The Keeshond has been in existence (at least in Holland) since the seventeenth century. As far as the history of the Keeshond dog breed goes, it started its canine career off as general jack-of-all-trades barge dog that utilized as a watchdog, vermin exterminator, guard dog and an aid to enable the barges navigate safe passage in foggy conditions and bad weather.
Two theories abound concerning the origins of the Keeshond’s name (incidentally Keeshond is pronounced “Kays-hawnd” and the plural is “Keeshonden.”).
The first theory has it that the Keeshond dog breed owes its name to one Cornelis de Witt whose nickname happened to be Kees. Kees happened to be the proud owner of a Keeshond but I’m fairly sure was not too proud to die violently at the hands of a mob of Orangemen in 1672.
Since the Keeshond was popular among the peasantry as if it was their way of sticking it to the pug that happened to be the favored dog breed of the Dutch nobility. Anyway speculation has it that the death of Cornelis “Kees” de Witt by a mob of Orangemen not only made him into a cult figure it also iconized the dog breed that he had been associated with.
The second theory about how the Keeshond came to acquire its name seems to have more meat and bones to it than the first. Anyway this particular theory propounds that the names Keeshond is derived from an eighteenth century Dutch revolutionary named Cornelis (huh…what again?) “Kees” de Gyselaer, who hailed from Dordrecht.
The seventeenth century was a politically unstable period for Holland, with country divided between supporters of the Prince of Orange against the Patriotten (members and supporters of the middle class). Kees de Gyselaer was one of the leaders of the Patriots and his pet dog (which surprise, surprise was a Keeshond) soon became the group’s mascot and official symbol.
Unfortunately for the Keeshond dog breed the Patriots were defeated in 1787 which meant that nobody wanted to be associated with the Keeshond breed lest they be accused of having been part of the rebellion. Thus unsurprisingly the breed’s numbers dwindled drastically.

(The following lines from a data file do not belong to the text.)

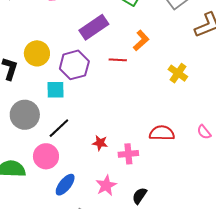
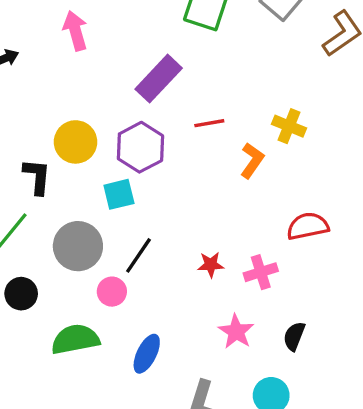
orange L-shape: (141, 40) -> (252, 160), moved
yellow cross: (178, 73) -> (289, 126), moved
pink circle: (46, 156) -> (112, 292), moved, size x0.7
blue ellipse: (65, 185) -> (147, 354), moved

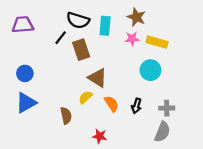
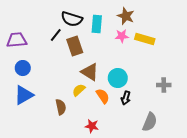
purple trapezoid: (23, 25) -> (17, 40), moved
cyan circle: (150, 70) -> (118, 78), moved
gray cross: (167, 108) -> (164, 85), moved

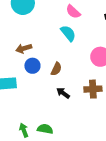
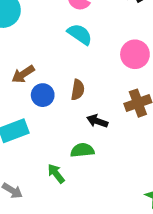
green semicircle: (45, 129) -> (82, 150), moved
green arrow: (24, 130) -> (56, 174), moved

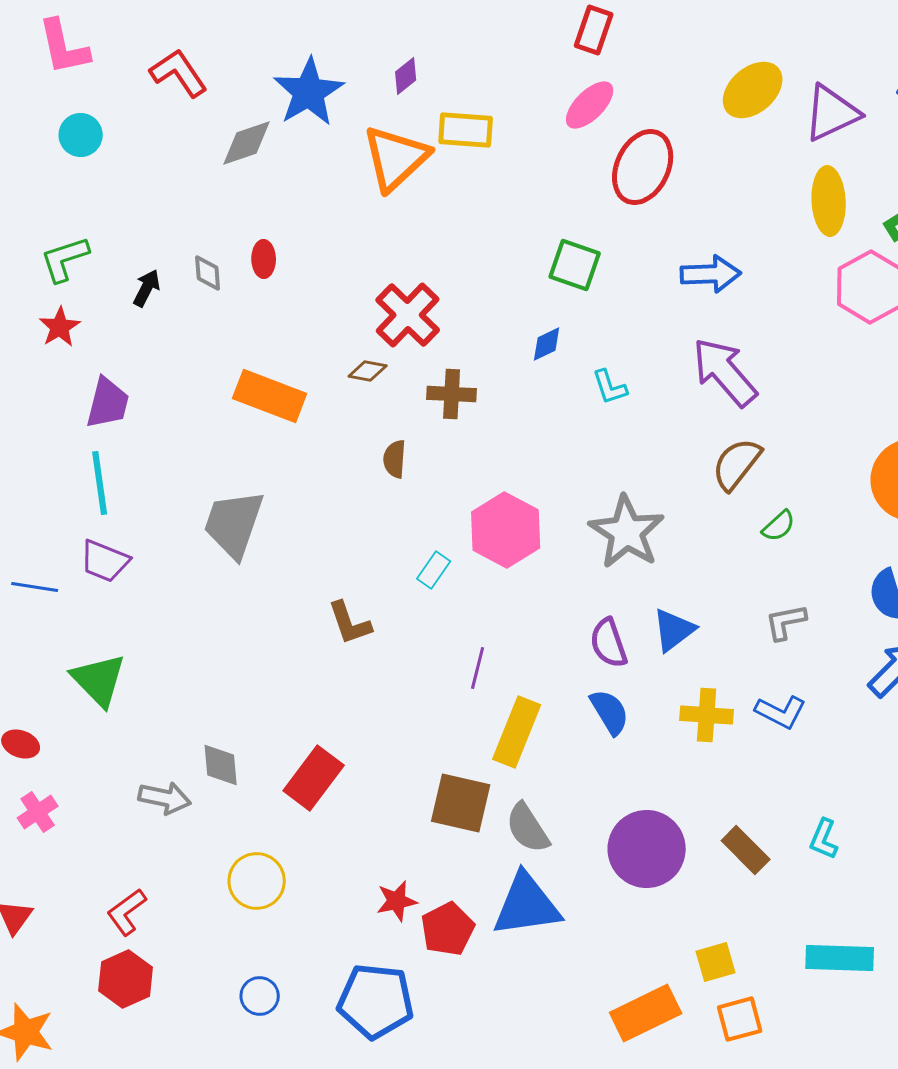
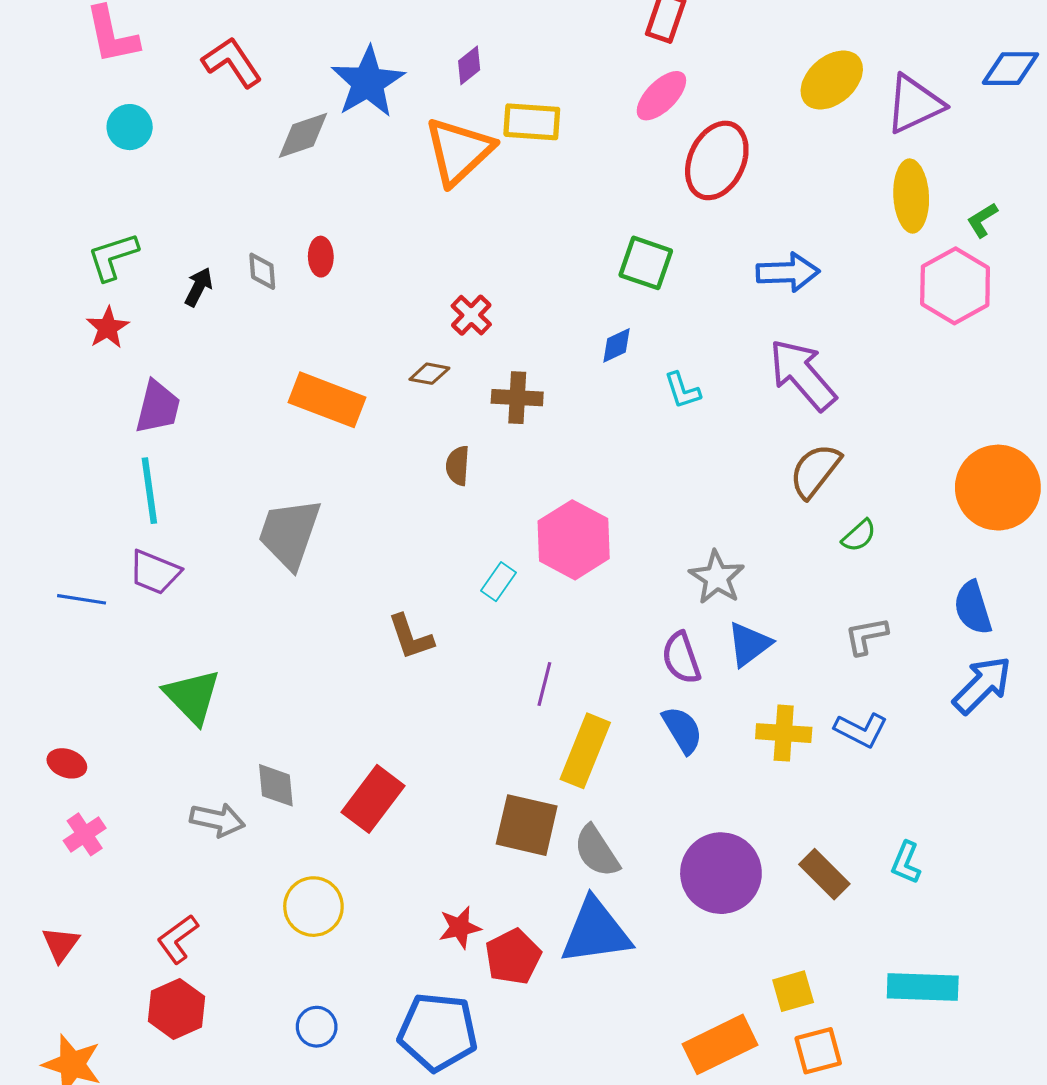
red cross: (408, 315) -> (471, 315), size x0.6
gray star: (627, 532) -> (717, 577), moved, size x0.7
green triangle: (99, 680) -> (192, 697), moved

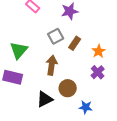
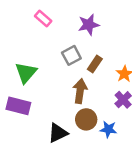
brown arrow: (52, 65) -> (80, 91), moved
blue star: (86, 107) -> (108, 129), moved

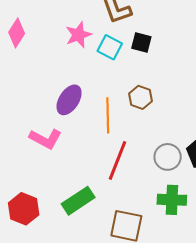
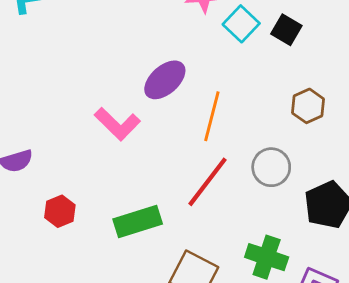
brown hexagon: (140, 97) -> (308, 106), moved
gray circle: (168, 157) -> (271, 167), moved
red hexagon: (24, 209) -> (60, 211), size x0.7

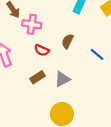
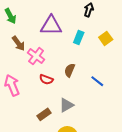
pink cross: (32, 24) -> (36, 56), turned 30
brown rectangle: (37, 77) -> (44, 114), moved

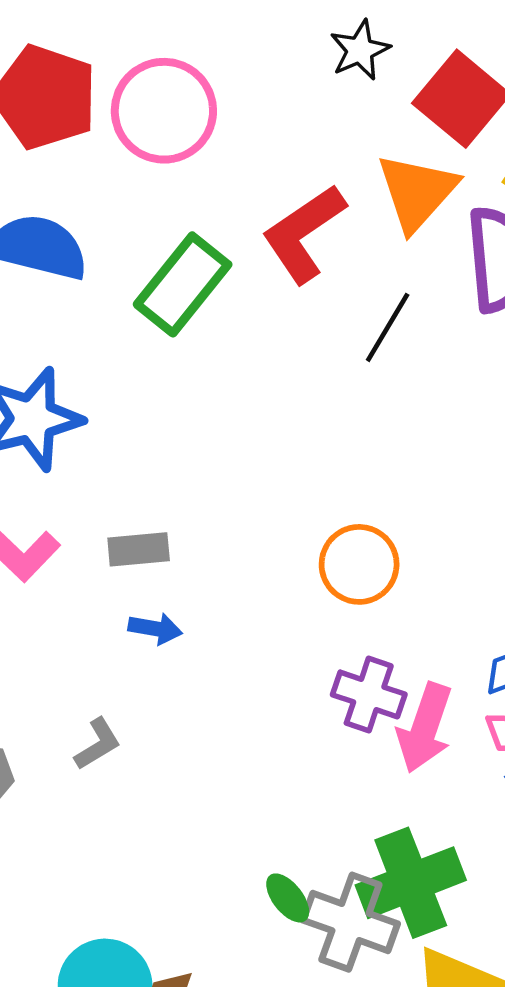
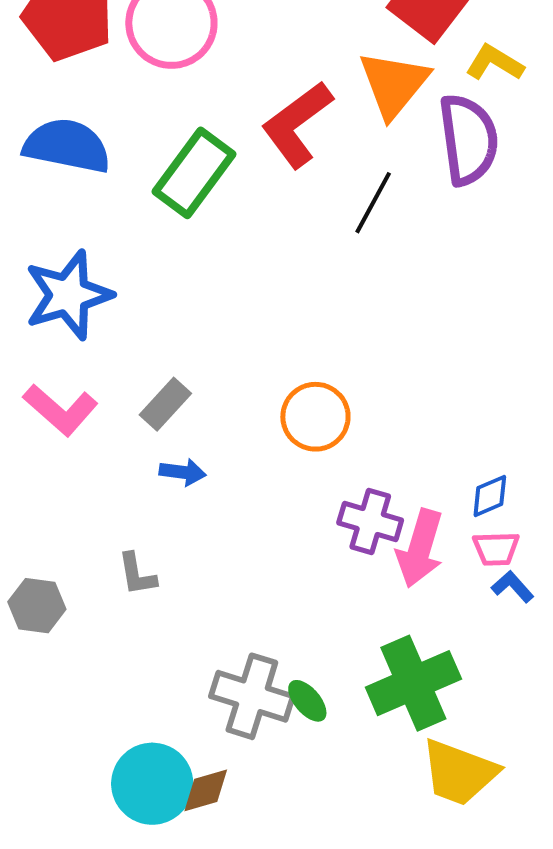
gray rectangle: (139, 549) -> (165, 404), turned -40
orange circle: (359, 564) -> (315, 417), moved
gray L-shape: (98, 744) -> (137, 574), turned 114
gray cross: (350, 922) -> (252, 696), moved

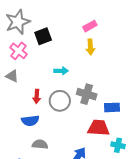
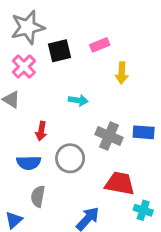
pink rectangle: (90, 26) -> (100, 45), moved
gray circle: (60, 101) -> (70, 158), moved
blue rectangle: (112, 107) -> (144, 132), moved
gray semicircle: (40, 144) -> (38, 196), turned -91

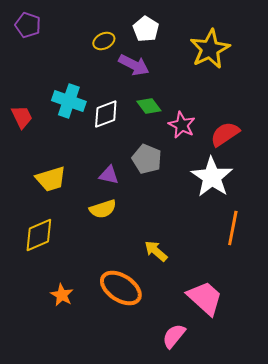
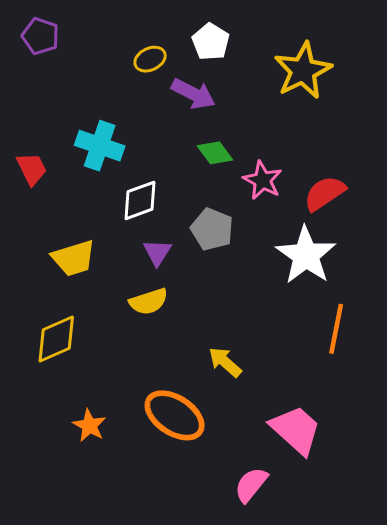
white diamond: (106, 114) -> (140, 200), moved
purple triangle: (109, 175) -> (157, 252), turned 50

This dog breed was soon to be dealt another blow. The advent of the 19th century brought with it bigger and more powerful barges; sizeable monsters that needed bigger dog breeds to oversee them. And thus, by the mid nineteenth century, the numbers of the Keeshond dog breed were precariously low!
Fortunately this lovely dog breed survived what seemed like certain extinction through restoration of its numbers by foreign fanciers and breeders!